Attachment #257720 - Flags: superreview+
Attachment #257720 - Flags: review+
Comment on attachment 257720 [details] [diff] [review]
Patch: Merged v1+v2 for 1.8 branch

Summarizing:

This patch is not trivial.
But I believe we want to land it on the stable branch for Firefox 2.0.0.x and Thunderbird 2.0.0.x

Why?

1)
When we released Firefox 2, we had introduced a new timeout, to deal with a new class of broken, stalling servers. We learned the timeout is too short (bug 365898)

2)
In addition to the timeout being too short, the same timeout is being used on every SSL connection attempt, even after falling back to an older SSL mode.
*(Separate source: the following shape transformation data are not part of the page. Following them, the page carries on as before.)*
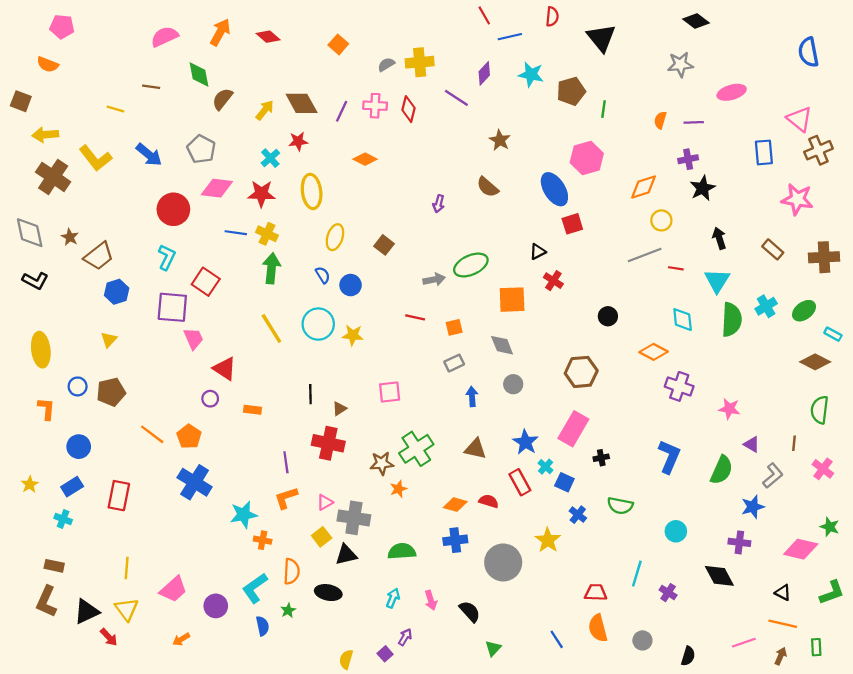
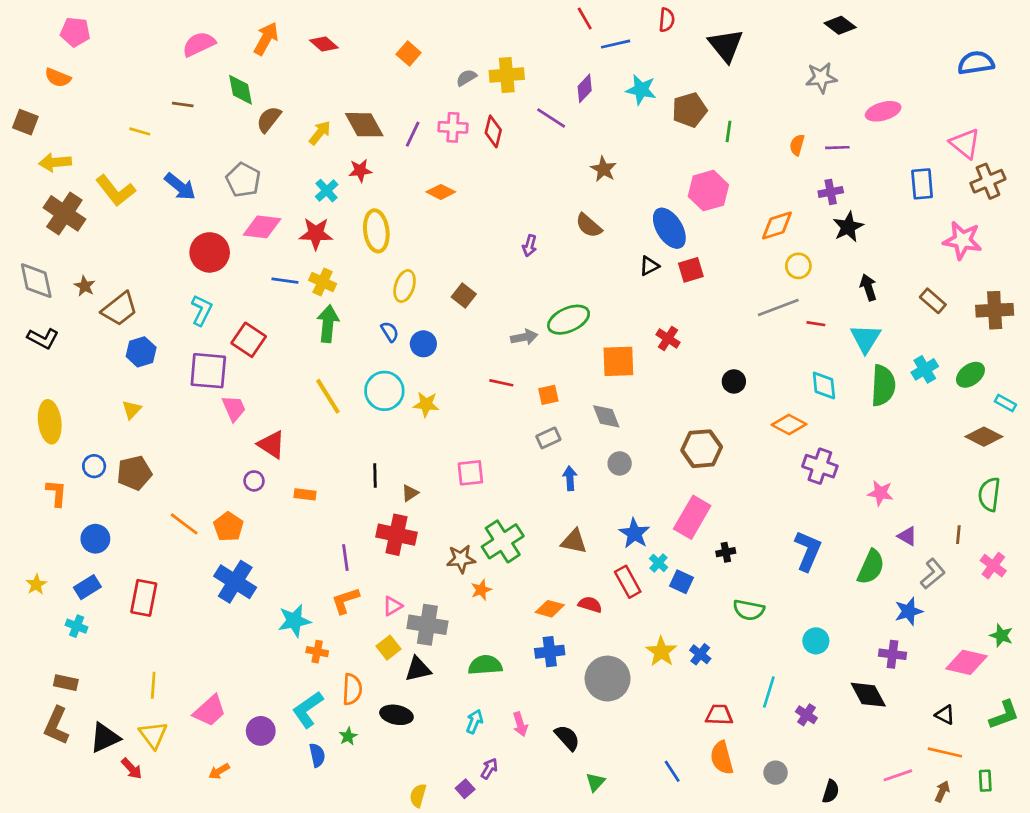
blue semicircle: (808, 52) -> (976, 63), turned 92
black triangle: (538, 252) -> (649, 266), moved
blue cross: (578, 515) -> (700, 654), moved

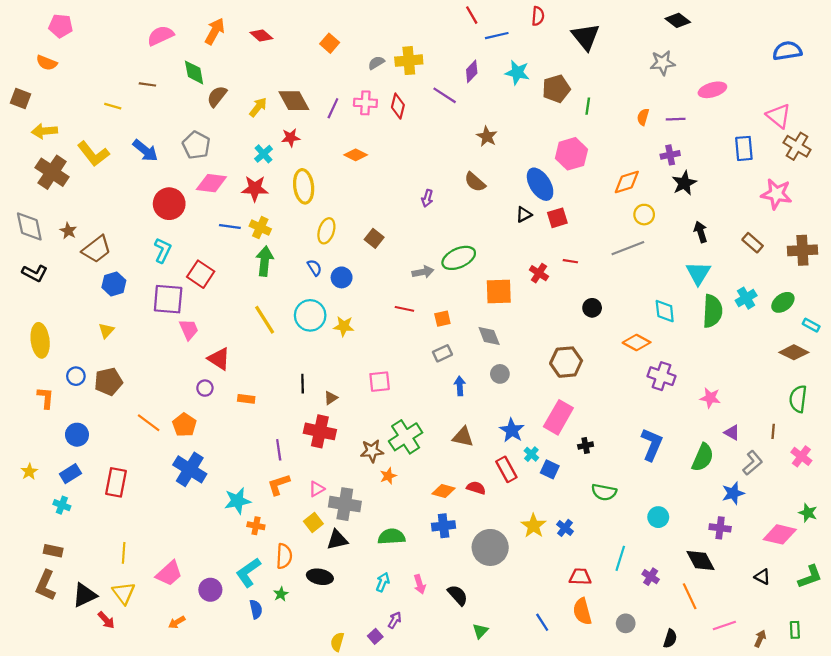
brown cross: (988, 181) -> (797, 146), turned -36
red line: (816, 324) -> (570, 261), moved
orange line: (945, 752) -> (690, 596), moved, turned 52

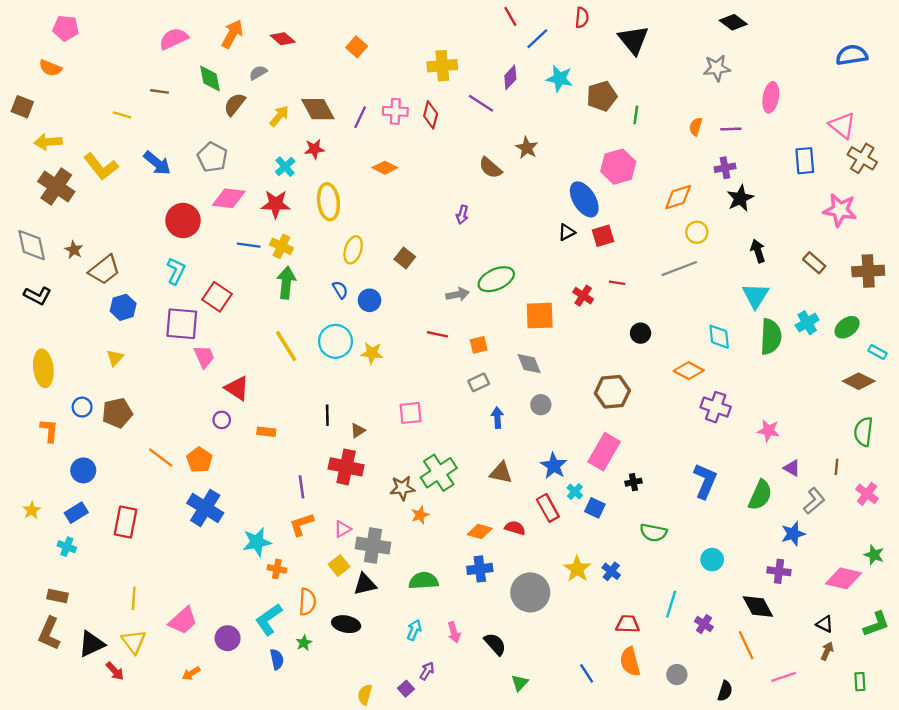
blue line: (497, 36) -> (537, 39), turned -30
gray semicircle: (376, 63) -> (258, 73), moved
pink ellipse: (712, 90) -> (771, 97), turned -64
brown semicircle: (475, 182) -> (490, 168), moved
brown arrow: (760, 639) -> (827, 651), moved

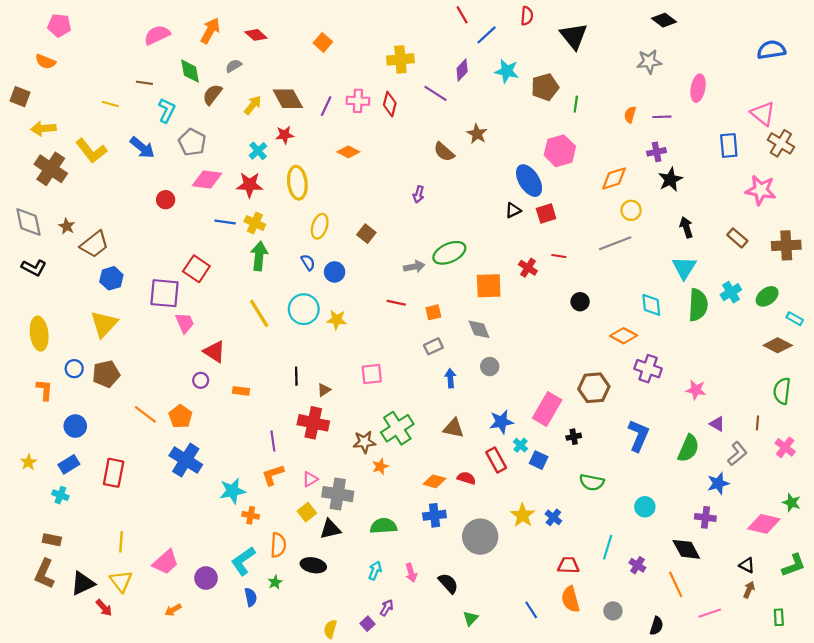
red circle: (183, 221) -> (166, 200), size x0.6
cyan L-shape: (176, 271) -> (167, 110), moved
yellow triangle: (115, 358) -> (104, 324), size x1.8
brown hexagon: (612, 392) -> (594, 388), moved
blue star: (554, 466) -> (501, 422), turned 30

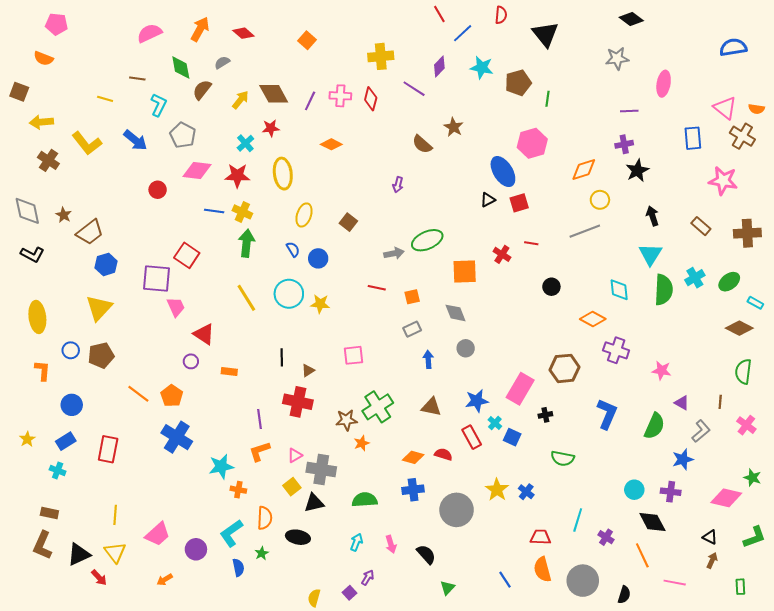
orange semicircle: (630, 115) -> (756, 109), moved, turned -98
brown cross: (51, 169) -> (48, 160), size x0.7
cyan circle: (645, 507) -> (634, 490), moved
gray circle: (613, 611) -> (583, 581), size x1.8
pink line: (710, 613) -> (675, 583), turned 30

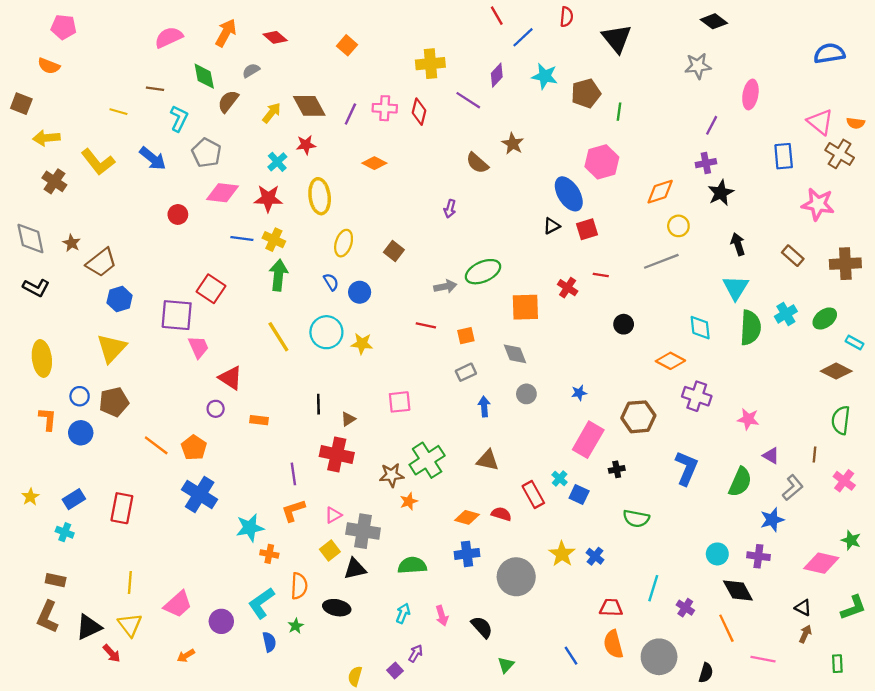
purple line: (629, 111) -> (712, 125), turned -60
blue star: (477, 401) -> (579, 393), moved, size x0.6
blue circle: (72, 405) -> (81, 433), moved

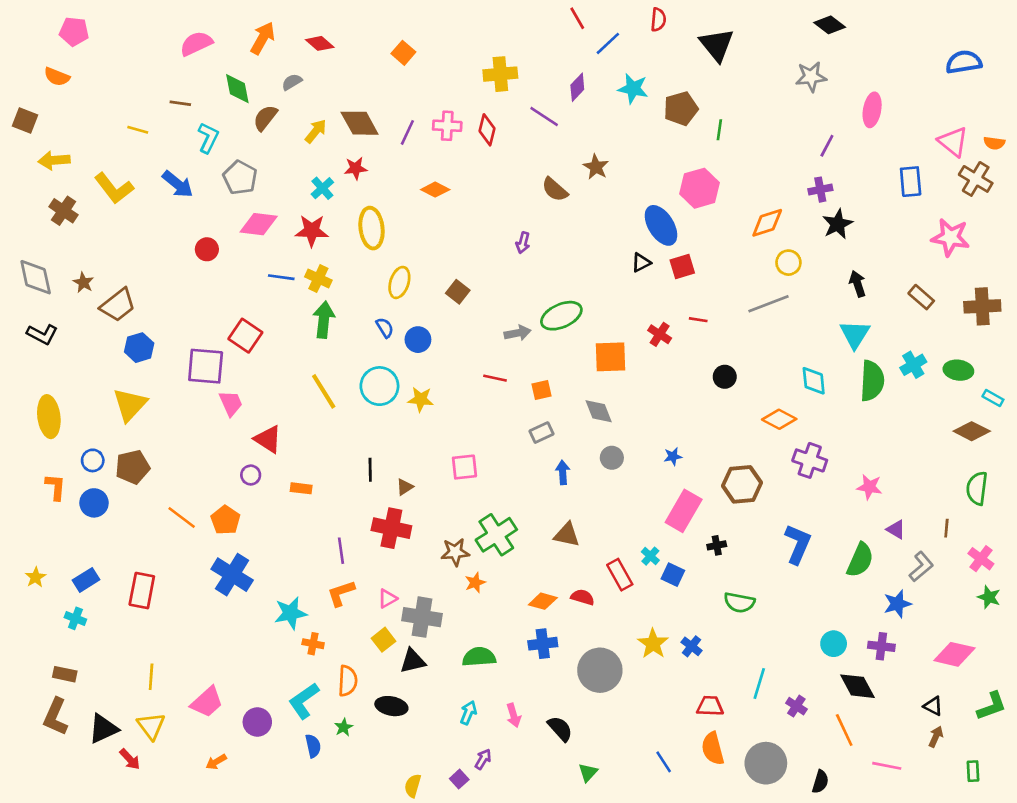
green ellipse: (825, 318) -> (958, 370), turned 45
green star: (851, 540) -> (989, 597), moved

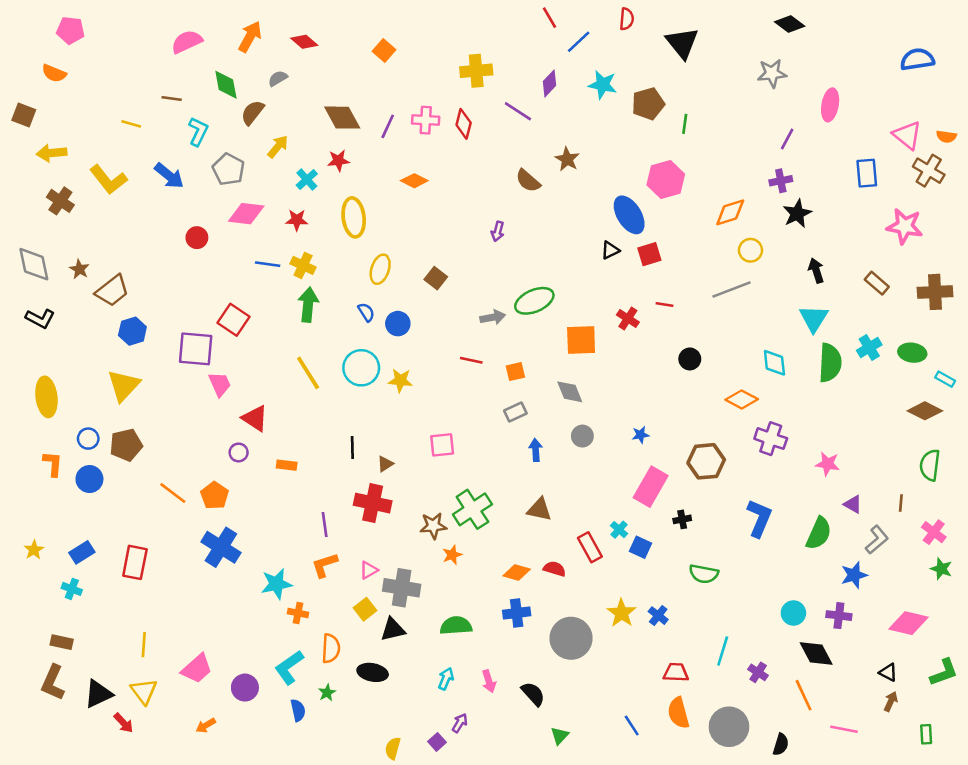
yellow arrow: (316, 131) -> (278, 147), moved
red star: (312, 231) -> (297, 220), size x0.7

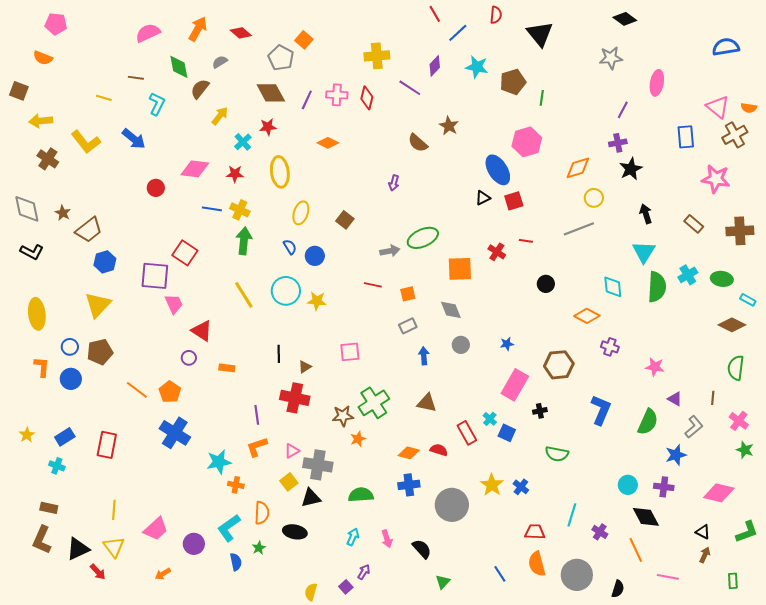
gray pentagon: (228, 169) -> (281, 58), moved
brown cross: (929, 171) -> (735, 135), turned 30
purple cross: (771, 439) -> (610, 347), size x0.7

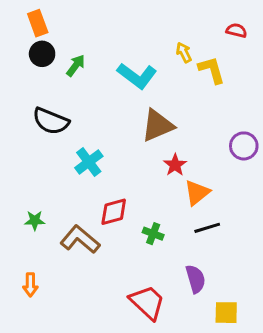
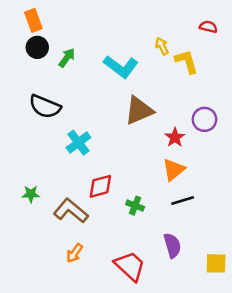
purple circle: (244, 146) -> (204, 119), moved
red star: (175, 165) -> (175, 137), moved
orange arrow: (30, 285) -> (75, 253), moved, turned 36
yellow square: (226, 313) -> (216, 263), moved

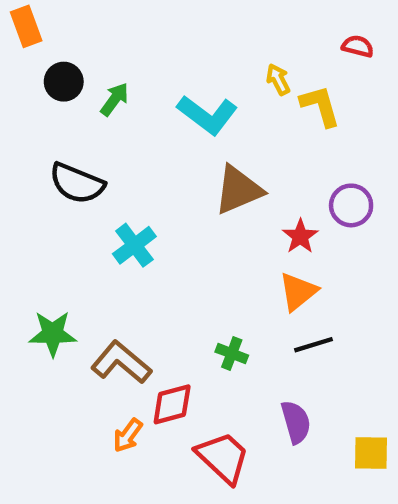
orange rectangle: (33, 20) -> (26, 26), moved
red diamond: (100, 186) -> (172, 404), moved
green star: (31, 194) -> (53, 334), size x1.5

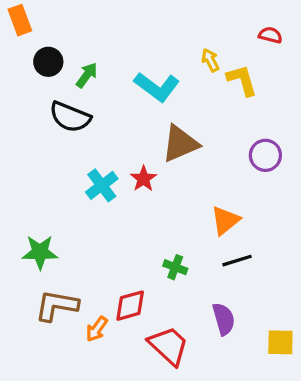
black semicircle: (77, 183) -> (70, 117), moved
red star: (300, 236) -> (143, 179), moved
brown L-shape: (121, 362) -> (57, 306), moved, turned -30

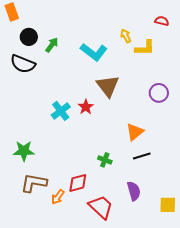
yellow L-shape: (242, 80) -> (145, 48), turned 105
black semicircle: (70, 117) -> (23, 64), moved
brown triangle: (180, 144) -> (108, 86), turned -45

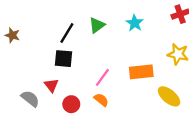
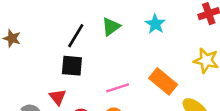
orange rectangle: (141, 72) -> (163, 81), turned 45
pink line: (102, 77) -> (118, 88), turned 36

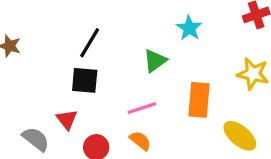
green triangle: (111, 27) -> (155, 61), moved
orange rectangle: (163, 81) -> (199, 100), turned 56

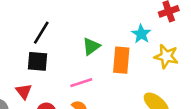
cyan star: (189, 28) -> (141, 34), moved
orange rectangle: (199, 100) -> (121, 60), moved

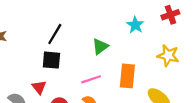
cyan star: (141, 34) -> (135, 25), moved
orange rectangle: (121, 60) -> (127, 76), moved

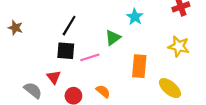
cyan star: (135, 25) -> (135, 17), moved
pink line: (91, 79) -> (90, 57), moved

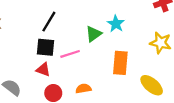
cyan star: (135, 17) -> (116, 24), moved
red triangle: (54, 77) -> (43, 70), moved, turned -32
orange semicircle: (103, 91) -> (83, 89), turned -48

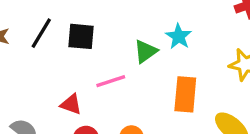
black line: (49, 22) -> (41, 33), moved
black square: (45, 47) -> (81, 36), moved

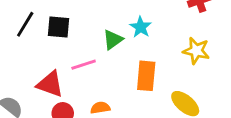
red triangle: (71, 104) -> (50, 84), size x1.5

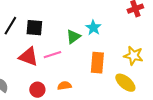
yellow star: (196, 51) -> (133, 56), moved
red triangle: (50, 84) -> (28, 57), moved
We must only use the timeout once.

3)
When we introduced the timeout, we introduced a regression, this bug.
We unnecessarily switch back to an older SSL protocol (pre-TLS) whenever we experience a cert problem.

4)
In addition, an unexpected socket close on read is not being correctly reported up to the application layer (bug 367801), which prevents the application code from detecting an automatic retry is required.


The patch fixes the above issues.
But I propose we give it thorough testing before landing on the 1.8 branch.

You can test by using a trunk build, please do if you can.
And I will test the patch in my daily work using a 1.8 branch build with this patch applied.
Attachment #257720 - Flags: approval1.8.1.4?
Flags: blocking1.8.1.4+
Comment on attachment 257720 [details] [diff] [review]
Patch: Merged v1+v2 for 1.8 branch

Just a thought, but wouldn't it be better if these timeouts were user-adjustable prefs? Makes it easier to tune.

approved for 1.8.1.4, a=dveditz for release-drivers
Attachment #257720 - Flags: approval1.8.1.4? → approval1.8.1.4+
Dan: Using a pref has been proposed, but I was concerned a patch that introduces a new pref would not get approved for the stable branch, would it?
Merged patch checked in to 1.8 branch, fixed1.8.1.4

Keywords: fixed1.8.1.4
v.fixed on 1.8 branch with 2.0.0.4 rc2 build Mozilla/5.0 (Macintosh; U; Intel Mac OS X; en-US; rv:1.8.1.4) Gecko/20070509 Firefox/2.0.0.4, https://www.openssl.org loaded fine after dismissing cert dialogs over 10-20 seconds (didn't timeout after 5 seconds as originally reported).

Nelson:  If there is a better way to verify this bug, please let me know.  Thanks!
Jay,  Since the timeout time was raised to 25 seconds, it will be necessary 
to wait longer than 25 seconds to test this fix.